Milton Lourenço: O preço de um calote

Nesta coluna, o empresário e agente de carga de logística fala sobre as consequências de empréstimos feitos pelo Brasil

Por: Milton Lourenço  -  27/01/19  -  00:20

Como era de se esperar, o governo de Cuba pagou apenas parcialmente o empréstimo que o Banco Nacional de Desenvolvimento Econômico e Social (BNDES) lhe fez, em 2008, para financiar a construção de um terminal no porto de Mariel. Segundo a Agência France-Presse, o governo cubano pagou apenas US$ 2 milhões de uma parcela de US$ 8 milhões de financiamentos contraídos com o BNDES e com o Programa de Exportação (Proex) do governo federal.


Dessa maneira, ao deixar de receber US$ 6 milhões – cerca de R$ 23 milhões, na cotação atual – da parcela que deveria ter sido quitada em junho de 2018, o BNDES, passados mais de 180 dias, formalizou o calote e acionou o Fundo de Garantia à Exportação. Ou seja: será o Tesouro Nacional – em outras palavras, a sociedade brasileira – quem terá de pagar pela irresponsabilidade do governo que optou por investir na construção de um terminal portuário em Cuba.

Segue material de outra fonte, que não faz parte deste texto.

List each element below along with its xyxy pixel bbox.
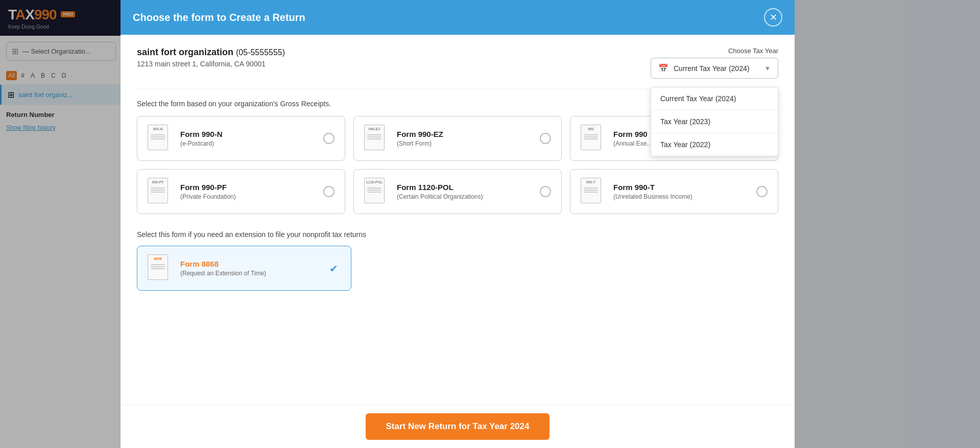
form-name-990t: Form 990-T	[613, 183, 749, 192]
form-desc-990n: (e-Postcard)	[180, 140, 316, 147]
form-card-990pf[interactable]: 990-PF Form 990-PF (Private Foundation)	[137, 169, 345, 214]
dropdown-option-2022[interactable]: Tax Year (2022)	[651, 133, 778, 156]
form-desc-1120pol: (Certain Political Organizations)	[397, 193, 533, 200]
form-card-990t[interactable]: 990-T Form 990-T (Unrelated Business Inc…	[570, 169, 778, 214]
tax-year-dropdown: Current Tax Year (2024) Tax Year (2023) …	[651, 87, 778, 156]
tax-year-section: Choose Tax Year 📅 Current Tax Year (2024…	[651, 47, 778, 79]
form-desc-8868: (Request an Extension of Time)	[180, 270, 322, 277]
org-info-left: saint fort organization (05-5555555) 121…	[137, 47, 285, 68]
modal-title: Choose the form to Create a Return	[133, 12, 305, 23]
form-info-990pf: Form 990-PF (Private Foundation)	[180, 183, 316, 200]
form-icon-8868: 8868	[148, 254, 173, 282]
form-radio-990ez[interactable]	[540, 133, 551, 144]
form-card-8868[interactable]: 8868 Form 8868 (Request an Extension of …	[137, 246, 351, 291]
form-info-990n: Form 990-N (e-Postcard)	[180, 130, 316, 147]
form-desc-990t: (Unrelated Business Income)	[613, 193, 749, 200]
extension-section-label: Select this form if you need an extensio…	[137, 230, 778, 239]
form-name-990n: Form 990-N	[180, 130, 316, 138]
form-desc-990pf: (Private Foundation)	[180, 193, 316, 200]
form-info-1120pol: Form 1120-POL (Certain Political Organiz…	[397, 183, 533, 200]
form-name-990pf: Form 990-PF	[180, 183, 316, 192]
form-radio-990t[interactable]	[756, 186, 768, 197]
modal-body: saint fort organization (05-5555555) 121…	[121, 35, 795, 405]
form-name-8868: Form 8868	[180, 260, 322, 268]
form-icon-990ez: 990-EZ	[364, 125, 390, 152]
form-icon-1120pol: 1120-POL	[364, 178, 390, 205]
form-card-990ez[interactable]: 990-EZ Form 990-EZ (Short Form)	[353, 116, 562, 161]
form-info-8868: Form 8868 (Request an Extension of Time)	[180, 260, 322, 277]
tax-year-select[interactable]: 📅 Current Tax Year (2024) ▼	[651, 58, 778, 79]
start-return-button[interactable]: Start New Return for Tax Year 2024	[366, 413, 550, 440]
modal-close-button[interactable]: ✕	[764, 8, 782, 27]
org-name: saint fort organization (05-5555555)	[137, 47, 285, 58]
form-check-8868: ✔	[329, 263, 341, 274]
org-info-row: saint fort organization (05-5555555) 121…	[137, 47, 778, 79]
dropdown-option-2023[interactable]: Tax Year (2023)	[651, 110, 778, 133]
form-info-990t: Form 990-T (Unrelated Business Income)	[613, 183, 749, 200]
form-name-1120pol: Form 1120-POL	[397, 183, 533, 192]
dropdown-option-2024[interactable]: Current Tax Year (2024)	[651, 87, 778, 110]
form-card-990n[interactable]: 990-N Form 990-N (e-Postcard)	[137, 116, 345, 161]
form-icon-990pf: 990-PF	[148, 178, 173, 205]
extension-card-wrapper: 8868 Form 8868 (Request an Extension of …	[137, 246, 351, 291]
form-icon-990: 990	[581, 125, 606, 152]
form-desc-990ez: (Short Form)	[397, 140, 533, 147]
form-icon-990t: 990-T	[581, 178, 606, 205]
form-icon-990n: 990-N	[148, 125, 173, 152]
create-return-modal: Choose the form to Create a Return ✕ sai…	[121, 0, 795, 448]
form-radio-990pf[interactable]	[323, 186, 334, 197]
selected-tax-year-value: Current Tax Year (2024)	[674, 64, 749, 73]
org-address: 1213 main street 1, California, CA 90001	[137, 60, 285, 68]
form-radio-1120pol[interactable]	[540, 186, 551, 197]
form-card-1120pol[interactable]: 1120-POL Form 1120-POL (Certain Politica…	[353, 169, 562, 214]
calendar-icon: 📅	[658, 63, 668, 73]
form-name-990ez: Form 990-EZ	[397, 130, 533, 138]
chevron-down-icon: ▼	[764, 65, 771, 72]
choose-tax-year-label: Choose Tax Year	[728, 47, 778, 55]
modal-header: Choose the form to Create a Return ✕	[121, 0, 795, 35]
form-info-990ez: Form 990-EZ (Short Form)	[397, 130, 533, 147]
modal-footer: Start New Return for Tax Year 2024	[121, 405, 795, 448]
form-radio-990n[interactable]	[323, 133, 334, 144]
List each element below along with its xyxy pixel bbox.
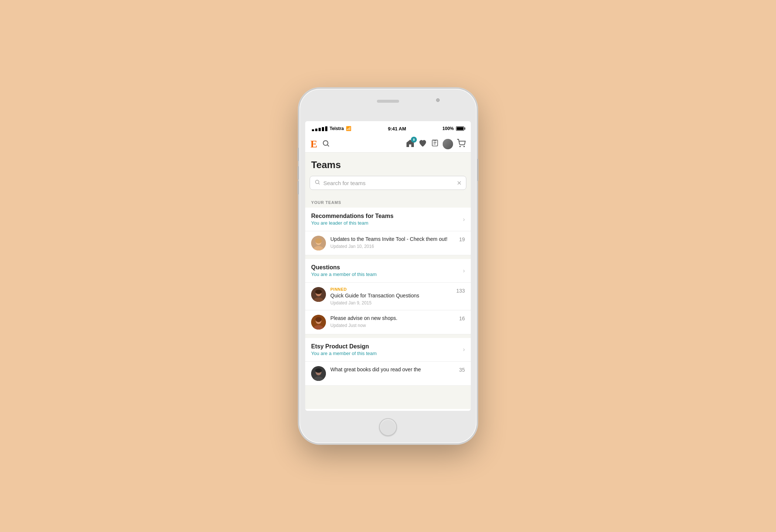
search-icon	[314, 179, 320, 187]
svg-line-8	[319, 183, 320, 184]
clock: 9:41 AM	[388, 126, 406, 132]
thread-item-new-shops[interactable]: Please advise on new shops. Updated Just…	[305, 310, 471, 334]
thread-count-new-shops: 16	[459, 315, 465, 321]
top-navigation: E 8	[305, 136, 471, 153]
thread-item-great-books[interactable]: What great books did you read over the 3…	[305, 362, 471, 386]
team-role-product-design: You are a member of this team	[311, 351, 463, 356]
status-right: 100%	[442, 126, 464, 131]
thread-avatar-dark	[311, 287, 326, 302]
thread-avatar-blonde	[311, 236, 326, 250]
thread-title-quick-guide: Quick Guide for Transaction Questions	[330, 292, 452, 299]
team-header-product-design[interactable]: Etsy Product Design You are a member of …	[305, 338, 471, 362]
thread-item-invite-tool[interactable]: Updates to the Teams Invite Tool - Check…	[305, 231, 471, 255]
content-area: Teams Search for teams ✕	[305, 153, 471, 409]
battery-icon	[456, 126, 464, 131]
search-bar[interactable]: Search for teams ✕	[310, 176, 466, 190]
thread-content-quick-guide: Pinned Quick Guide for Transaction Quest…	[330, 287, 452, 306]
battery-percent: 100%	[442, 126, 454, 131]
search-clear-icon[interactable]: ✕	[457, 180, 462, 187]
thread-count-great-books: 35	[459, 366, 465, 373]
camera	[436, 98, 440, 102]
team-group-recommendations: Recommendations for Teams You are leader…	[305, 208, 471, 255]
chevron-icon-questions: ›	[463, 267, 465, 274]
status-left: Telstra 📶	[312, 126, 351, 131]
svg-point-5	[460, 146, 460, 147]
page-title: Teams	[311, 159, 465, 171]
favorites-icon[interactable]	[418, 139, 427, 149]
chevron-icon-product-design: ›	[463, 346, 465, 353]
search-input[interactable]: Search for teams	[323, 180, 454, 186]
team-info-product-design: Etsy Product Design You are a member of …	[311, 343, 463, 356]
thread-content-new-shops: Please advise on new shops. Updated Just…	[330, 315, 455, 328]
team-name-product-design: Etsy Product Design	[311, 343, 463, 350]
svg-point-6	[464, 146, 464, 147]
svg-line-1	[327, 145, 329, 146]
thread-title-great-books: What great books did you read over the	[330, 366, 455, 373]
thread-item-quick-guide[interactable]: Pinned Quick Guide for Transaction Quest…	[305, 283, 471, 310]
svg-point-0	[323, 140, 328, 145]
thread-content-great-books: What great books did you read over the	[330, 366, 455, 374]
divider-2	[305, 334, 471, 338]
team-info-recommendations: Recommendations for Teams You are leader…	[311, 213, 463, 226]
thread-updated-invite-tool: Updated Jan 10, 2016	[330, 244, 455, 249]
phone-shell: Telstra 📶 9:41 AM 100% E	[299, 89, 477, 443]
pinned-label-quick-guide: Pinned	[330, 287, 452, 291]
thread-updated-quick-guide: Updated Jan 9, 2015	[330, 300, 452, 306]
team-name-recommendations: Recommendations for Teams	[311, 213, 463, 219]
team-group-product-design: Etsy Product Design You are a member of …	[305, 338, 471, 386]
team-group-questions: Questions You are a member of this team …	[305, 259, 471, 334]
earpiece	[377, 100, 399, 103]
team-info-questions: Questions You are a member of this team	[311, 264, 463, 277]
page-title-section: Teams	[305, 153, 471, 176]
thread-count-quick-guide: 133	[456, 287, 465, 294]
signal-icon	[312, 126, 327, 131]
svg-point-12	[315, 238, 322, 243]
thread-avatar-dark3	[311, 366, 326, 381]
screen: Telstra 📶 9:41 AM 100% E	[305, 121, 471, 411]
nav-icons: 8	[406, 139, 466, 149]
thread-title-invite-tool: Updates to the Teams Invite Tool - Check…	[330, 236, 455, 243]
svg-point-23	[315, 368, 322, 373]
team-role-recommendations: You are leader of this team	[311, 220, 463, 226]
thread-count-invite-tool: 19	[459, 236, 465, 242]
chevron-icon-recommendations: ›	[463, 216, 465, 223]
home-badge: 8	[411, 137, 417, 143]
home-button[interactable]	[379, 418, 397, 436]
team-header-recommendations[interactable]: Recommendations for Teams You are leader…	[305, 208, 471, 231]
team-header-questions[interactable]: Questions You are a member of this team …	[305, 259, 471, 283]
wifi-icon: 📶	[346, 126, 351, 131]
section-header: YOUR TEAMS	[305, 195, 471, 208]
section-label: YOUR TEAMS	[311, 200, 341, 205]
thread-updated-new-shops: Updated Just now	[330, 323, 455, 328]
team-name-questions: Questions	[311, 264, 463, 271]
etsy-logo[interactable]: E	[310, 139, 317, 149]
svg-point-7	[316, 180, 319, 184]
carrier-label: Telstra	[330, 126, 344, 131]
user-avatar[interactable]	[443, 139, 453, 149]
search-bar-container: Search for teams ✕	[305, 176, 471, 195]
thread-title-new-shops: Please advise on new shops.	[330, 315, 455, 322]
search-nav-icon[interactable]	[322, 139, 330, 149]
svg-point-16	[315, 290, 322, 294]
cart-clipboard-icon[interactable]	[431, 139, 439, 149]
home-icon[interactable]: 8	[406, 139, 415, 149]
status-bar: Telstra 📶 9:41 AM 100%	[305, 121, 471, 136]
thread-content-invite-tool: Updates to the Teams Invite Tool - Check…	[330, 236, 455, 249]
cart-icon[interactable]	[457, 139, 466, 149]
thread-avatar-dark2	[311, 315, 326, 330]
team-role-questions: You are a member of this team	[311, 272, 463, 277]
scene: Telstra 📶 9:41 AM 100% E	[0, 0, 776, 532]
divider-1	[305, 255, 471, 259]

Na época, o governo Lula, dentro de sua política de aproximação com países latino-americanos, africanos e do Hemisfério Sul, a chamada estratégia de cooperação Sul-Sul, fez o empréstimo para a empreiteira Norberto Odebrecht ampliar e modernizar o porto de Mariel, praticamente sem contrapartida para a economia brasileira, já que não foram poucas as empresas nacionais que desistiram de participar de negócios ou investir naquele complexo portuário.


Além do aspecto ideológico, não se sabe de nenhuma outra razão factível que tenha levado o governo brasileiro a fazer aquele empréstimo, exatamente num setor em que o Brasil carece de muitos investimentos. Basta lembrar que o Porto de Santos, responsável pela movimentação de 27% do comércio exterior brasileiro, continua a operar com um calado inferior a 14 metros, o que impede a atracação de chamados navios post-Panamax.


Provavelmente esses recursos teriam sido suficientes, pelo menos, para construir ou dar início à construção de uma plataforma off shore (fora da praia) no Porto de Santos, o que permitiria a execução dos serviços de carga e descarga naqueles navios de última geração. E evitaria que milhões de reais continuem a ser gastos todos os anos em serviços de desassoreamento do canal de navegação.


É de se imaginar também que a aplicação daqueles recursos teriam tido um objetivo mais justo e produtivo se tivessem sido usados para reaparelhar e modernizar outros portos brasileiros, como o de Suape, em Cabo de Santo Agostinho, em Pernambuco, o principal do Nordeste, que, infelizmente, tem hoje uma capacidade que equivale a apenas 70% do que dispõe o porto cubano de Mariel.


Mas não é só. Sabe-se que, todos os anos, o Brasil deixa de arrecadar mais impostos por não dispor de uma infraestrutura logística que permita o amplo escoamento de suas safras agrícolas, especialmente a de soja. Sem contar os prejuízos que são causados por estradas esburacadas ou mesmo ainda sem asfalto e totalmente enlameadas no período das chuvas na região Norte.


E que, segundo estudo da Federação das Indústrias do Rio de Janeiro (Firjan), o chamado custo Brasil – infraestrutura logística deficiente, alta carga tributária, juros altos, pesados encargos sociais e excesso de burocracia – faz com que os preços dos produtos da indústria de transformação fiquem até 30% mais caros do que os fabricados em outros países, impossibilitando a sua colocação no mercado externo.


O pior é que o BNDES não investiu recursos públicos apenas em Cuba, mas em obras de infraestrutura de outros quinze países, como se o Brasil não tivesse mais necessidade de ampliar os seus sistemas rodoviário, ferroviário, hidroviário e de cabotagem. E seus portos e aeroportos funcionassem às mil maravilhas.